Every year, I intend to come to the AGM dinner, but I’m always away when it’s on. This year... I’m away again. Sigh. Maybe next year.

Cheers
Barry Hill

I attended Heath from 1977 to 1982 and wasn’t exactly a model pupil. Attendance was more on a part time basis and, even when I was there, I wasted what I now know to be a very good opportunity. Still, I had a chance to make amends following a horrific car crash thirteen years ago that left me blind. In 1998, I enrolled at college and then went on to university in Huddersfield and, two years ago, came out with a respectable 2:1 BSc Hons in Behavioural Sciences.

Since then, I have worked, on a voluntary basis, on several health and disabilities committees, including the Halifax Society for the Blind for whom I advise on technology used by and for visually impaired people.
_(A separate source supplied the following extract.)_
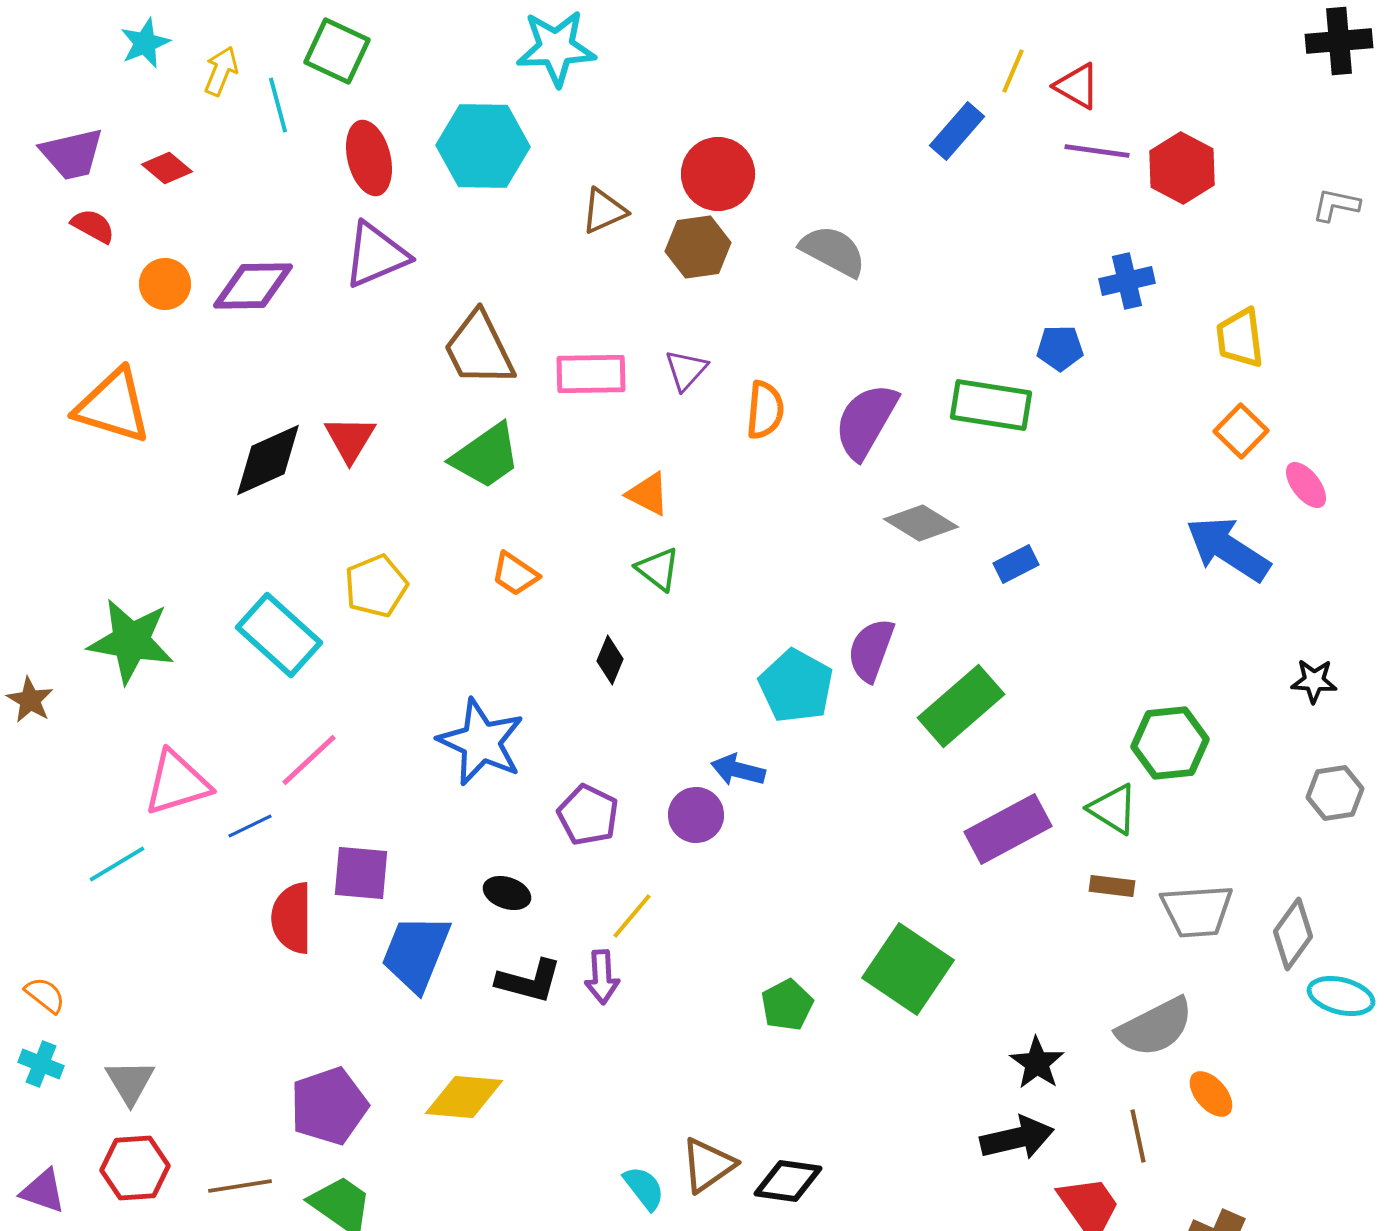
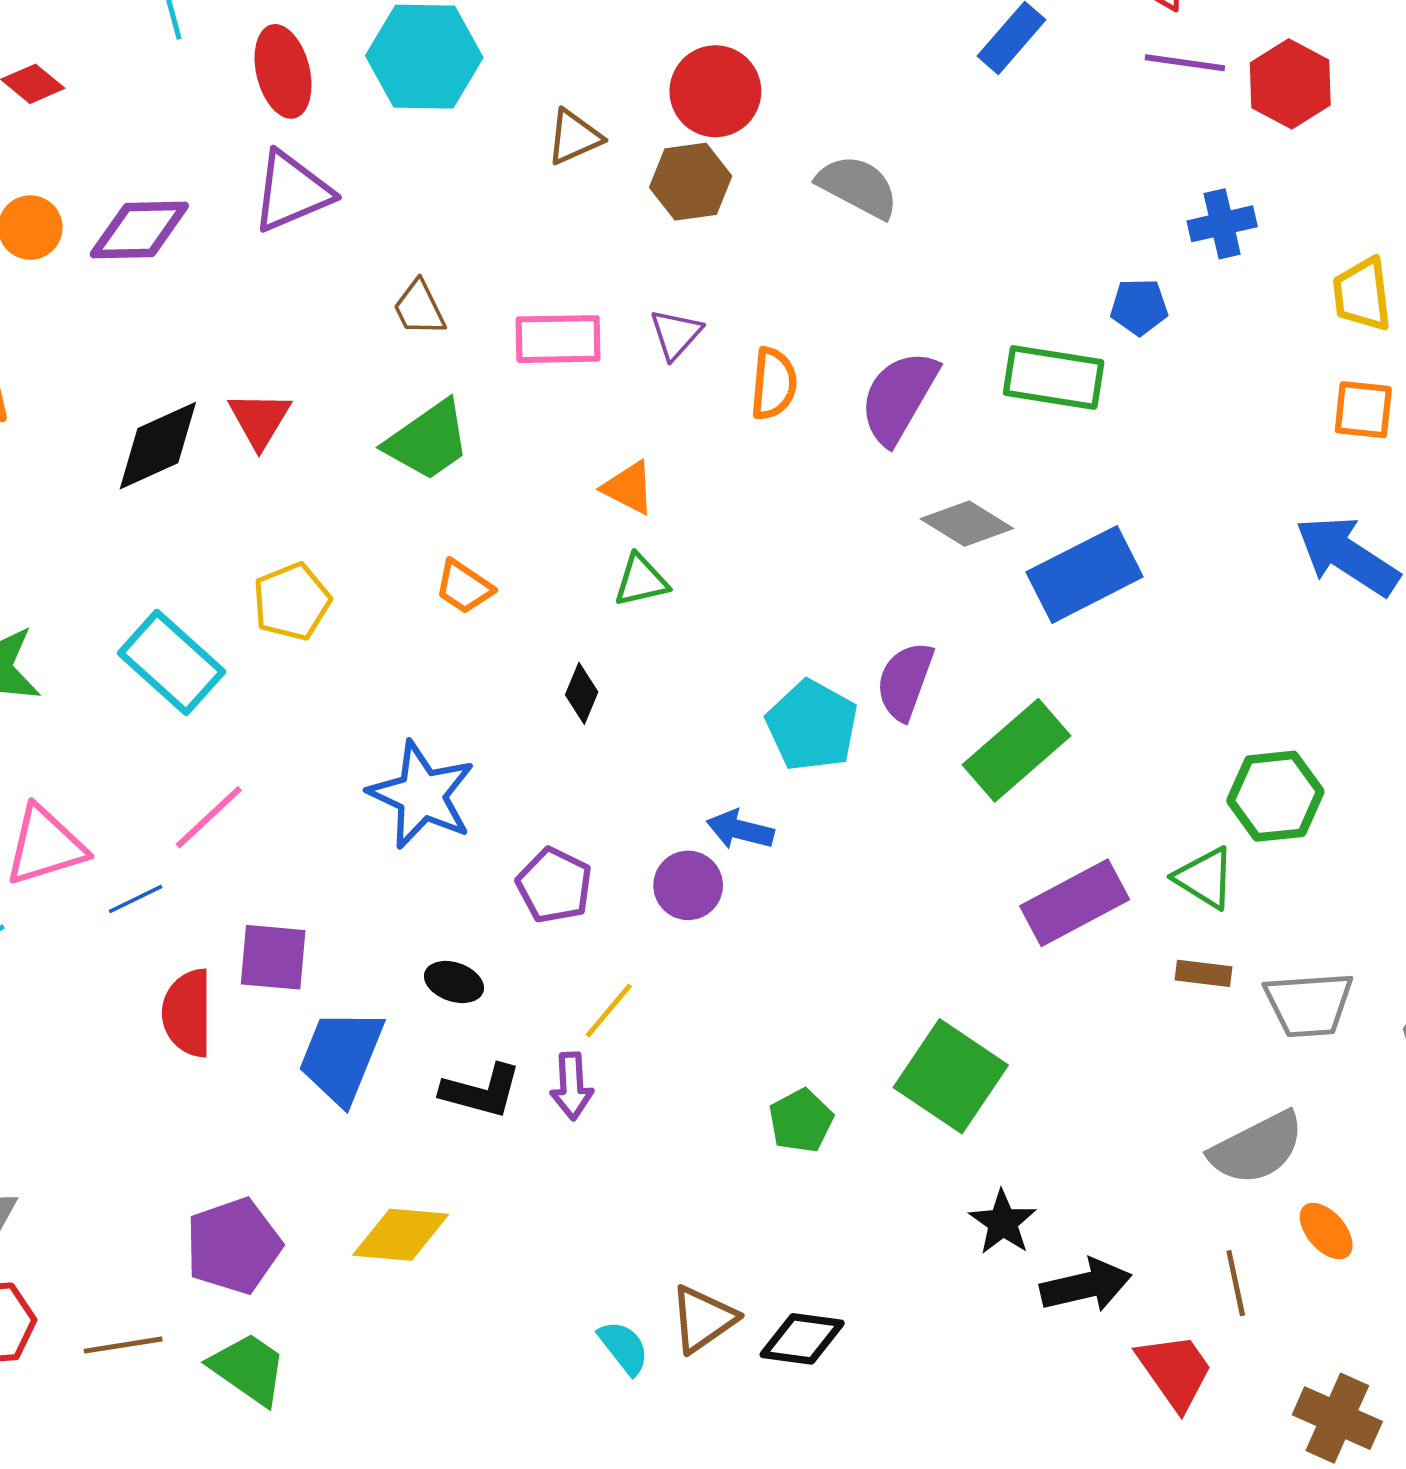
brown trapezoid: (479, 349) -> (419, 308), size x0.6
orange square: (1241, 431) -> (1363, 410), turned -38
blue rectangle: (1016, 564) -> (1085, 574), size x2.0
green triangle: (658, 569) -> (641, 581), turned -51
black star: (1037, 1063) -> (1003, 1222), moved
This degree and voluntary work put me in good stead for a recent job application, for which I am delighted to say that I have been successful. I will soon be working for the BBC as the Access Technology Manager. This will mean that I will work with the Access Technology Strategist to provide continuous support and advice to project managers, disabled people and Heads of technical services to ensure a cohesive and generic level of service across the BBC. This will be done by my providing advice and practical support using assistive technology, allowing people with diverse disabilities to use the in-house applications throughout the BBC. I’m sorry, guys. I won’t be able to influence programming schedules and content.

On reflection, I’m sure some of the lessons at Heath must have sunk in and provided a firm foundation for future education and consequent job offer. So, perhaps my time there wasn’t completely wasted.